# Exercise
When you spot the word "children" in a line of the data below, copy that line.

# Dataset extract
^^^^

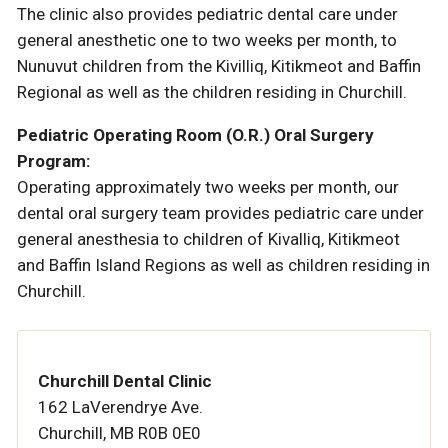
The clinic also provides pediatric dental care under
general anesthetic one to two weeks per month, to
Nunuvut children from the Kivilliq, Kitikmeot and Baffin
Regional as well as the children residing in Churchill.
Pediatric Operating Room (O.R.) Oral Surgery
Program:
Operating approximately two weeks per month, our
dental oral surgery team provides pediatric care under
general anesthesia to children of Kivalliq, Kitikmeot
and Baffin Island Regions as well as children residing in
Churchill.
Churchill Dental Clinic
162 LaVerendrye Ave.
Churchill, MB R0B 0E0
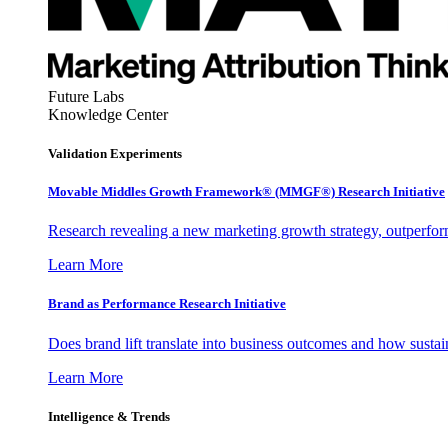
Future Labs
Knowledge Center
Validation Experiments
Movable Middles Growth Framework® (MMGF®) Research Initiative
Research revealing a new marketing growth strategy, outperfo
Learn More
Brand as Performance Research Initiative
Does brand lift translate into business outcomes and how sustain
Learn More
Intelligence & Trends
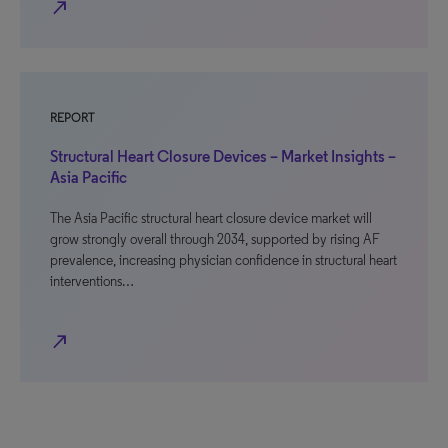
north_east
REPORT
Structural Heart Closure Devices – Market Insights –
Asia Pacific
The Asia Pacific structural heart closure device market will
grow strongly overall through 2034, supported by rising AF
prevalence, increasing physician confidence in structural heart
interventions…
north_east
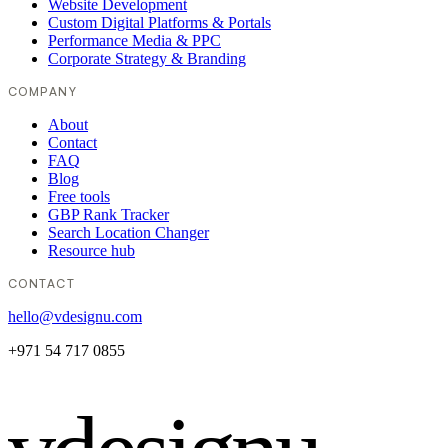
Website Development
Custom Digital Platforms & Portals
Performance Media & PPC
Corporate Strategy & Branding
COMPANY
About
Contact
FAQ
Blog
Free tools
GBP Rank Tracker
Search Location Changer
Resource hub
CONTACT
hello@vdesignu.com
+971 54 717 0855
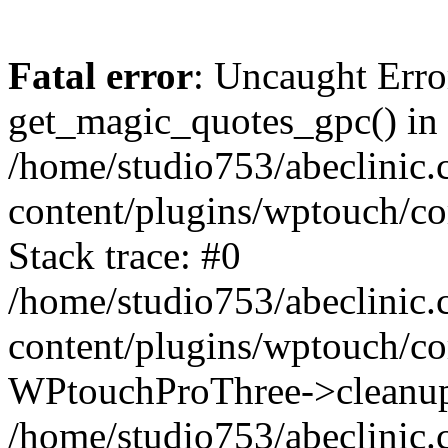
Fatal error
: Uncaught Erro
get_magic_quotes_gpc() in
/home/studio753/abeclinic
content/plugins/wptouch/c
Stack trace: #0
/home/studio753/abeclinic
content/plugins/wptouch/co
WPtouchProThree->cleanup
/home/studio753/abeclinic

^^^^

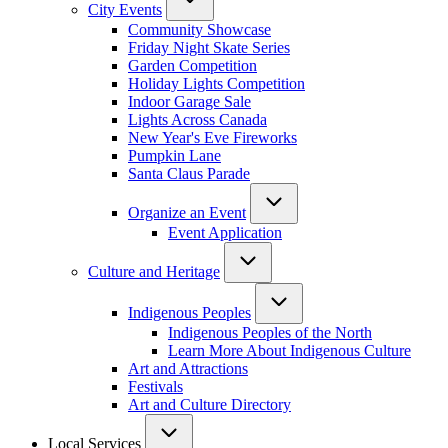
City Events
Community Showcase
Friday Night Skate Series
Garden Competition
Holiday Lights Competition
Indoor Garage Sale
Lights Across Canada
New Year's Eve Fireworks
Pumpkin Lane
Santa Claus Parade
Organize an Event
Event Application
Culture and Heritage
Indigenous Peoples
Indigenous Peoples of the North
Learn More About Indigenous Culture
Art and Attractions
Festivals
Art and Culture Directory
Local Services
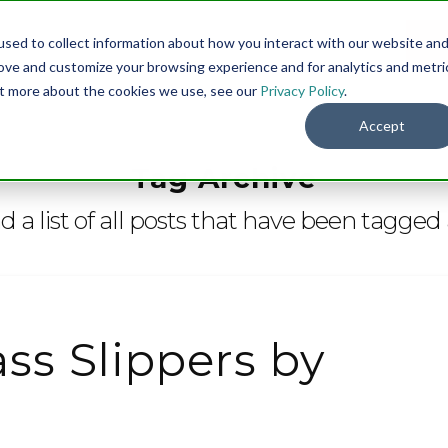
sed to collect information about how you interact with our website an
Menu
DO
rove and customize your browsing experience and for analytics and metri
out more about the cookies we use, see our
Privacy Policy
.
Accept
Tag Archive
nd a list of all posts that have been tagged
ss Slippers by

^^^^

# Exercise solution
Nunuvut children from the Kivilliq, Kitikmeot and Baffin
Regional as well as the children residing in Churchill.
general anesthesia to children of Kivalliq, Kitikmeot
and Baffin Island Regions as well as children residing in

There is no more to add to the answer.